L’ultimo itinerario di successo, inaugurato l’anno scorso da un’agenzia francese, conduce i passeggeri fino a Novi Sad e, al ritorno, deviando sul Tibisco, li fa approdare alla regione del Tokaj con annessa degustazione dei più rinomati vini magiari.

Nel club europeo entrano nuovi soci, sulle sponde del Danubio si festeggia il rientro in famiglia e si affaccia un problema: l’allargamento dell’Unione europea rischia di aumentare l’inquinamento del fiume? La segnalazione arriva dalla Commissione internazionale secondo cui l’accelerazione dell’attività industriale e uno sfruttamento più intenso dell’agricoltura potrebbero compromettere gli equilibri ambientali.
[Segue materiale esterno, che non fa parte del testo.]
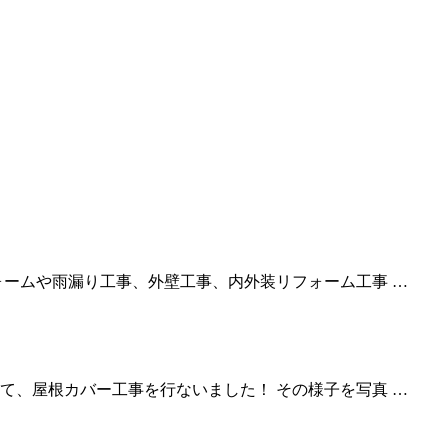
ォームや雨漏り工事、外壁工事、内外装リフォーム工事 …
て、屋根カバー工事を行ないました！ その様子を写真 …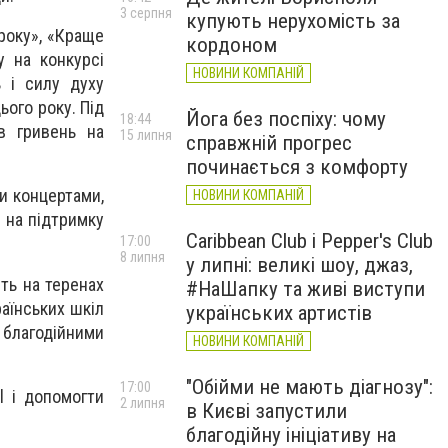
3 серпня
купують нерухомість за
року», «Краще
кордоном
у на конкурсі
НОВИНИ КОМПАНІЙ
ь і силу духу
ього року. Під
Йога без поспіху: чому
18:44
в гривень на
15 липня
справжній прогрес
починається з комфорту
и концертами,
НОВИНИ КОМПАНІЙ
 на підтримку
Caribbean Club і Pepper's Club
17:00
8 липня
у липні: великі шоу, джаз,
сть на теренах
#НаШапку та живі виступи
аїнських шкіл
українських артистів
 благодійними
НОВИНИ КОМПАНІЙ
"Обійми не мають діагнозу":
17:00
l і допомогти
2 липня
в Києві запустили
благодійну ініціативу на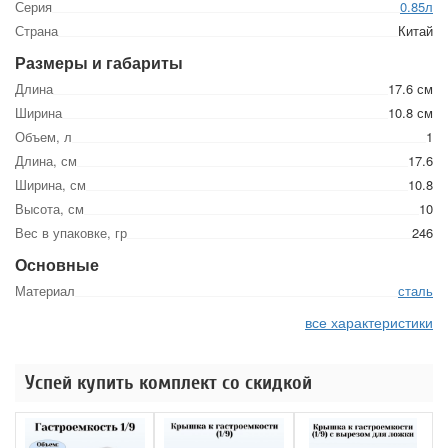
Серия
0.85л
Страна
Китай
Размеры и габариты
Длина
17.6 см
Ширина
10.8 см
Объем, л
1
Длина, см
17.6
Ширина, см
10.8
Высота, см
10
Вес в упаковке, гр
246
Основные
Материал
сталь
все характеристики
Успей купить комплект со скидкой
Occorre fare in modo, raccomanda un rapporto dell’Icpdr, che l’inquinamento non raggiunga i livelli antecedenti la caduta della cortina di ferro.
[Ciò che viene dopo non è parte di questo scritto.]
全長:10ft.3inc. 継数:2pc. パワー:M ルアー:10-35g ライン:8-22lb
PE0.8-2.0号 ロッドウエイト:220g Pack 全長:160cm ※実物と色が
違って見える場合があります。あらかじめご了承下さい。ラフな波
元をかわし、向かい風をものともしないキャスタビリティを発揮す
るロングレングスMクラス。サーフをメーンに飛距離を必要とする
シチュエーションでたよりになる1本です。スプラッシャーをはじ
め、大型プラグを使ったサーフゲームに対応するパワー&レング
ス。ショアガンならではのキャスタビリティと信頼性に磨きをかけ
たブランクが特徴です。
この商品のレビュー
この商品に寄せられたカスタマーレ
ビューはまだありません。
Sarà questo l’argomento all’ordine del giorno il 29 giugno del primo «Danubio day», l’occasione per celebrare la firma della Convenzione internazionale di protezione del Danubio, ma soprattutto per mettere a punto le strategie che mettano al riparo il fiume, appena convalescente, da pericolose malattie e varare un piano di aiuti per i Paesi, in particolare la Romania, sprovvisti dei mezzi necessari per assicurare la pulizia delle acque.
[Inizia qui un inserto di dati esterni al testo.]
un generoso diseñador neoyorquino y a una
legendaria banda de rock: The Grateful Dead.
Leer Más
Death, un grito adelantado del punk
Osservata speciale è l’agricoltura. È dall’uso più massiccio di concimi e fertilizzanti che nascono infatti le minacce più serie per il Danubio. Preoccupazioni esagerate? «Negli ultimi tempi la situazione è sensibilmente migliorata – risponde Peter Kovacs – i controlli si sono fatti più severi, è aumentato il numero degli impianti di depurazione. Nei primi anni dopo la caduta del comunismo le industrie hanno continuato a inquinare e a pagare le multe, ma oggi le sanzioni sono molto più severe, è stata introdotta l’"imposta ecologica" e le multinazionali che hanno soppiantato i vecchi colossi di Stato rispettano le regole. In agricoltura si usano meno pesticidi. I verdi sono molto attivi, i cittadini segnalano le minime infrazioni con l’affermarsi di una coscienza ecologica che era prima latitante. E poi c’è Bruxelles a sorvegliare che regolamenti e disposizioni vengano rigorosamente osservati».

Aggiunge Andras Korompay, dell’ispettorato dell’economia idrica di Budapest: «La qualità dell’acqua è decisamente migliorata e i fondi strutturali dell’Unione europea ci aiuteranno a intervenire con maggior rapidità, a ultimare la rete fognaria di Budapest entro il 2009 e a realizzare il programma nazionale di depurazione delle acque».